Stored data entries:

■ ■ ■ ■ ■ ■ ■

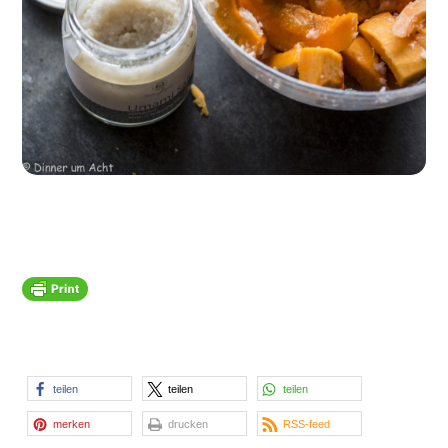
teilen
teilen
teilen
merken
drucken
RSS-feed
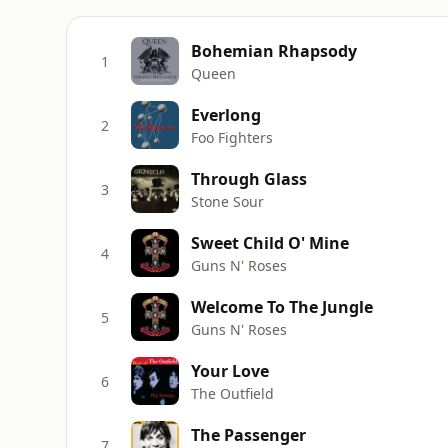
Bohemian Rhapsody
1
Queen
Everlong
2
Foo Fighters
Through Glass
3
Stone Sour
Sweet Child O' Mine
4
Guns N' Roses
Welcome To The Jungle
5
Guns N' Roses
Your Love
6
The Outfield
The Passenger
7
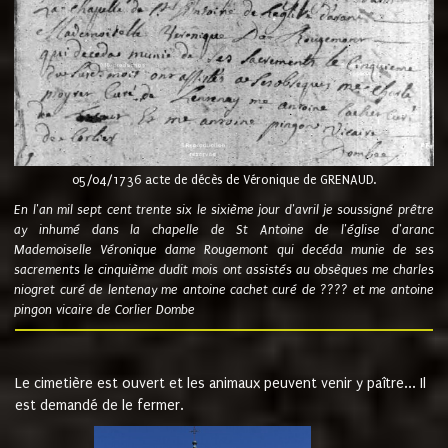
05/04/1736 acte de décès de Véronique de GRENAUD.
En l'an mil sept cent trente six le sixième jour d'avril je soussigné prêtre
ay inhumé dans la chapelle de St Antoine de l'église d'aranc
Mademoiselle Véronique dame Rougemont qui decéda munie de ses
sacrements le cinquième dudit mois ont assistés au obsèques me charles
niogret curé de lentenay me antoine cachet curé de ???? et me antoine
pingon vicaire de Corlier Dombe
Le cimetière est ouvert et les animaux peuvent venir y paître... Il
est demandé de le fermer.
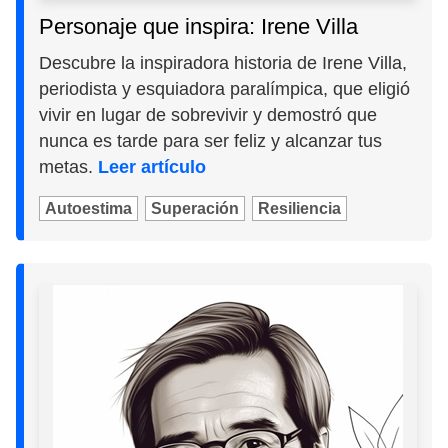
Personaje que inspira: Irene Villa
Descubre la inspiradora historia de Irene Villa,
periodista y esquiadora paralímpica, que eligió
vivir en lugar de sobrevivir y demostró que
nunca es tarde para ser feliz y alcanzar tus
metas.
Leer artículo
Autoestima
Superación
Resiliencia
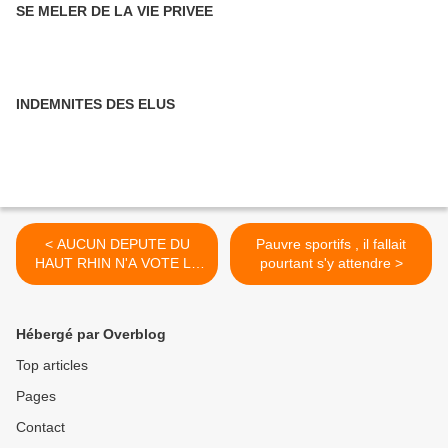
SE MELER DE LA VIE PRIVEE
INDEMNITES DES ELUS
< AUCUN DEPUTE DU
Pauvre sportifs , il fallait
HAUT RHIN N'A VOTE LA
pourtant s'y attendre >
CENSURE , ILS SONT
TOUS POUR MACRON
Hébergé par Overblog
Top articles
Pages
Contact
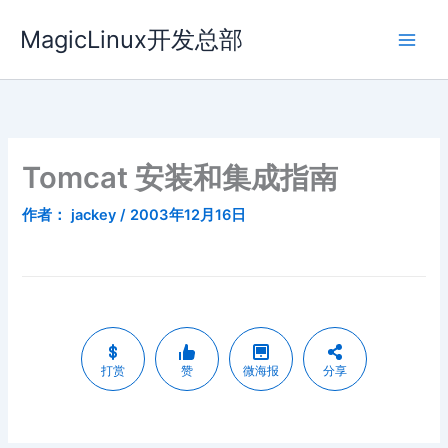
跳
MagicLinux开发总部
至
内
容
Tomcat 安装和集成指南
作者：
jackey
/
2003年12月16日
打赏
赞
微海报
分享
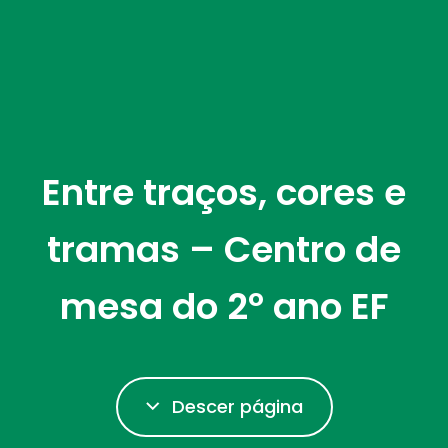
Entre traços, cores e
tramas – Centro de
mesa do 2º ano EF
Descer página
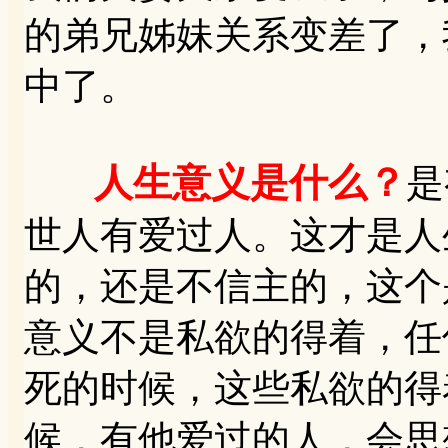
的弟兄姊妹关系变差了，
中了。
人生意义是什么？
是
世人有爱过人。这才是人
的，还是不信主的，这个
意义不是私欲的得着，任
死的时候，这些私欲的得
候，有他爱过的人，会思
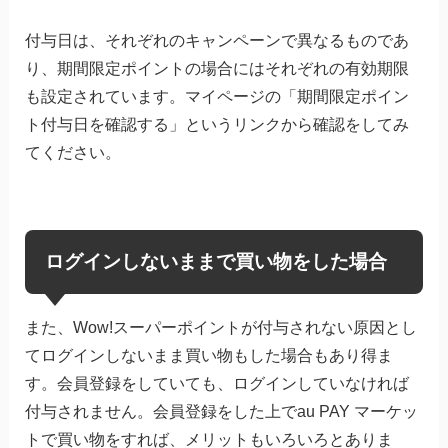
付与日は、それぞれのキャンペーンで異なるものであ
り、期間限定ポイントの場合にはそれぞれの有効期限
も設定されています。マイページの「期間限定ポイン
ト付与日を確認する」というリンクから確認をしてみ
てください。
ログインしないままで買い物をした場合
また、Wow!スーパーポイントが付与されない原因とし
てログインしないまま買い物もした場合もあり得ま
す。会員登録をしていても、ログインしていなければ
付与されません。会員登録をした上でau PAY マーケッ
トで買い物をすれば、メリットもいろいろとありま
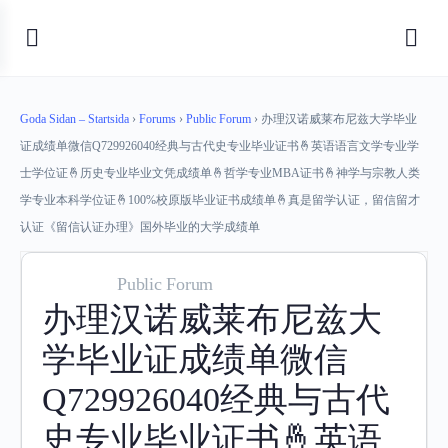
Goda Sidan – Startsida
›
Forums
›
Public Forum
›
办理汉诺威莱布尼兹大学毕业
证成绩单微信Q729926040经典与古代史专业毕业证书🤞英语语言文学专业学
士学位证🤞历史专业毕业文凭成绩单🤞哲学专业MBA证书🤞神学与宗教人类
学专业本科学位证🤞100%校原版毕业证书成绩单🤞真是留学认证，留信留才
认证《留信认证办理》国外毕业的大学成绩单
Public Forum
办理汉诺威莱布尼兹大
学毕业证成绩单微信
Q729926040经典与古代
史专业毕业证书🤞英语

■ ■ ■ ■ ■ ■ ■

● Problem description
Output the records above exactly, omitting the pictures.

● Response
teilen
teilen
teilen
merken
drucken
RSS-feed
Bohemian Rhapsody
1
Queen
Everlong
2
Foo Fighters
Through Glass
3
Stone Sour
Sweet Child O' Mine
4
Guns N' Roses
Welcome To The Jungle
5
Guns N' Roses
Your Love
6
The Outfield
The Passenger
7
05/04/1736 acte de décès de Véronique de GRENAUD.
En l'an mil sept cent trente six le sixième jour d'avril je soussigné prêtre
ay inhumé dans la chapelle de St Antoine de l'église d'aranc
Mademoiselle Véronique dame Rougemont qui decéda munie de ses
sacrements le cinquième dudit mois ont assistés au obsèques me charles
niogret curé de lentenay me antoine cachet curé de ???? et me antoine
pingon vicaire de Corlier Dombe
Le cimetière est ouvert et les animaux peuvent venir y paître... Il
est demandé de le fermer.
Personaje que inspira: Irene Villa
Descubre la inspiradora historia de Irene Villa,
periodista y esquiadora paralímpica, que eligió
vivir en lugar de sobrevivir y demostró que
nunca es tarde para ser feliz y alcanzar tus
metas.
Leer artículo
Autoestima
Superación
Resiliencia
SE MELER DE LA VIE PRIVEE
INDEMNITES DES ELUS
< AUCUN DEPUTE DU
Pauvre sportifs , il fallait
HAUT RHIN N'A VOTE LA
pourtant s'y attendre >
CENSURE , ILS SONT
TOUS POUR MACRON
Hébergé par Overblog
Top articles
Pages
Contact
跳
MagicLinux开发总部
至
内
容
Tomcat 安装和集成指南
作者：
jackey
/
2003年12月16日
打赏
赞
微海报
分享
Entre traços, cores e
tramas – Centro de
mesa do 2º ano EF
Descer página
的弟兄姊妹关系变差了，
中了。
人生意义是什么？
是
世人有爱过人。这才是人
的，还是不信主的，这个
意义不是私欲的得着，任
死的时候，这些私欲的得
候，有他爱过的人，会思
付与日は、それぞれのキャンペーンで異なるものであ
り、期間限定ポイントの場合にはそれぞれの有効期限
も設定されています。マイページの「期間限定ポイン
ト付与日を確認する」というリンクから確認をしてみ
てください。
ログインしないままで買い物をした場合
また、Wow!スーパーポイントが付与されない原因とし
てログインしないまま買い物もした場合もあり得ま
す。会員登録をしていても、ログインしていなければ
付与されません。会員登録をした上でau PAY マーケッ
トで買い物をすれば、メリットもいろいろとありま
Goda Sidan – Startsida
›
Forums
›
Public Forum
›
办理汉诺威莱布尼兹大学毕业
证成绩单微信Q729926040经典与古代史专业毕业证书🤞英语语言文学专业学
士学位证🤞历史专业毕业文凭成绩单🤞哲学专业MBA证书🤞神学与宗教人类
学专业本科学位证🤞100%校原版毕业证书成绩单🤞真是留学认证，留信留才
认证《留信认证办理》国外毕业的大学成绩单
Public Forum
办理汉诺威莱布尼兹大
学毕业证成绩单微信
Q729926040经典与古代
史专业毕业证书🤞英语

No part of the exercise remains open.